BEGIN Source material

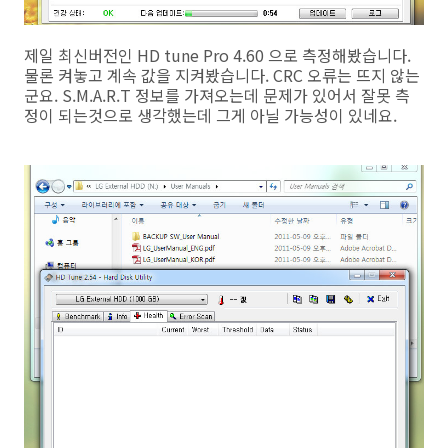
제일 최신버전인 HD tune Pro 4.60 으로 측정해봤습니다.
물론 켜놓고 계속 값을 지켜봤습니다. CRC 오류는 뜨지 않는
군요. S.M.A.R.T 정보를 가져오는데 문제가 있어서 잘못 측
정이 되는것으로 생각했는데 그게 아닐 가능성이 있네요.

END Source material

Task brief. After locating the line above that contains "군요. S.M.A.R.T 정보를 가져오는데 문제가 있어서 잘못 측", write out that line and every later one exactly, through the last line of the material, and nothing else.

Exercise output.
군요. S.M.A.R.T 정보를 가져오는데 문제가 있어서 잘못 측
정이 되는것으로 생각했는데 그게 아닐 가능성이 있네요.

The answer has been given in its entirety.